In diversen Ländern dulden, ja fördern, unsere imperialen Herrscher wieder offen faschistische Regime: in Ungarn oder der Ukraine zum Beispiel. Noch sind in Deutschland die Biedermänner und Brandstifter, die Deutschnationalen und offenen Faschisten nicht direkt gewollt. 

»Faschismus an der Macht ist die offene, terroristische Diktatur der reaktionärsten, chauvinistischsten, am meisten imperialistischen Elemente des Finanzkapitals.« definierte Georgi Dimitroff den Faschismus auf dem VII. Weltkongress der Komintern (25. Juli bis 20. August 1935).
Neben dem rassistischen und antisemitischen Standbein ist unbestreitbar die dritte – heute gern verschwiegene – tragende Säule der faschistischen Ideologie der Kampf gegen die Arbeiterbewegung, gegen den Marxismus, gegen die Gewerkschaften, gegen alle fortschrittlichen Kräfte.

Wie gesagt, noch stehen wir sicher nicht vor der Errichtung einer faschistischen Diktatur.

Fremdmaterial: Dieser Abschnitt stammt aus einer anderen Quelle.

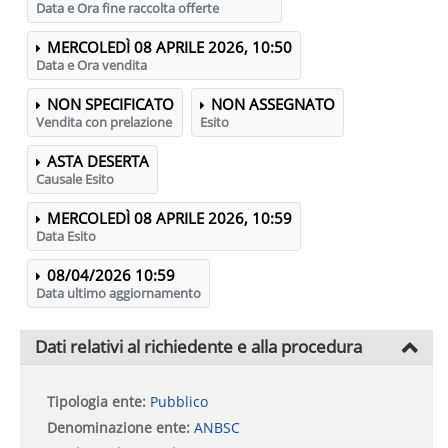
Data e Ora fine raccolta offerte
MERCOLEDÌ 08 APRILE 2026, 10:50
Data e Ora vendita
NON SPECIFICATO
NON ASSEGNATO
Vendita con prelazione
Esito
ASTA DESERTA
Causale Esito
MERCOLEDÌ 08 APRILE 2026, 10:59
Data Esito
08/04/2026 10:59
Data ultimo aggiornamento
Dati relativi al richiedente e alla procedura
Tipologia ente:
Pubblico
Denominazione ente:
ANBSC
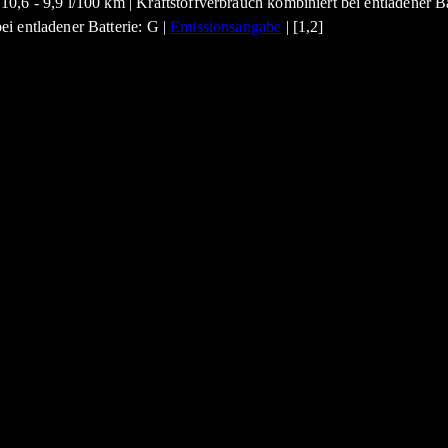
0,6 - 9,9 l/100 km | Kraftstoffverbrauch kombiniert bei entladener B
i entladener Batterie: G |
Emissionsangabe
| [1,2]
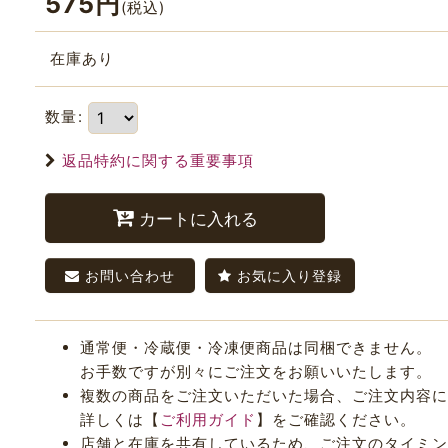
575
円
(税込)
在庫あり
数量
:
返品特約に関する重要事項
カートに入れる
お問い合わせ
お気に入り登録
通常便・冷蔵便・冷凍便商品は同梱できません。
お手数ですが別々にご注文をお願いいたします。
複数の商品をご注文いただいた場合、ご注文内容に
詳しくは【
ご利用ガイド
】をご確認ください。
店舗と在庫を共有しているため、ご注文のタイミング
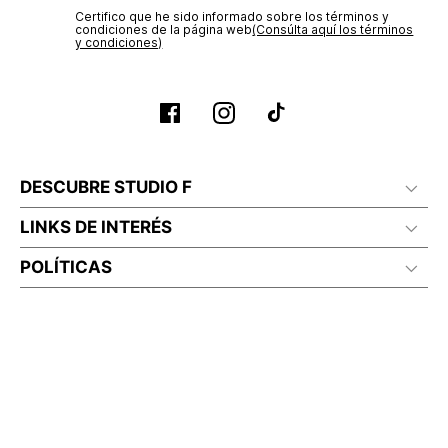
Certifico que he sido informado sobre los términos y
condiciones de la página web‎
(Consúlta aquí los términos
y condiciones)
DESCUBRE STUDIO F
LINKS DE INTERÉS
POLÍTICAS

Wenn nun zukünftig aber immer mehr Menschen, wie aktuell in Südeuropa (Griechenland, Spanien, Italien), gegen die unmenschlichen Auswüchse des Kapitalismus, des Imperialismus, aufstehen und Widerstand leisten, was passiert dann? Wird dann für das Kapital die faschistische Karte doch wieder interessant? Das muss verhindert werden!

In diesem Kontext muss man die aktuellen Ereignisse sehen, dann wird deutlich, warum der Widerstand bereits jetzt unverzichtbar ist!

Daher fordern wir Lübecker Kommunistinnen und Kommunisten 70 Jahre nach der Befreiung vom Faschismus und im Angesicht der Ereignisse in der Hafenstraße, am Bornkamp und in Kücknitz:

Wehret den Anfängen! Nichts und Niemand ist vergessen!

Organisiert den Widerstand!

Keine weiteren Asylrechtsverschärfungen!

Keine Militäreinsätze im Mittelmeer!

Lübeck heißt Flüchtlinge willkommen – Kein Fußbreit den Faschisten!

NIE WIEDER FASCHISMUS! NIE WIEDER KRIEG!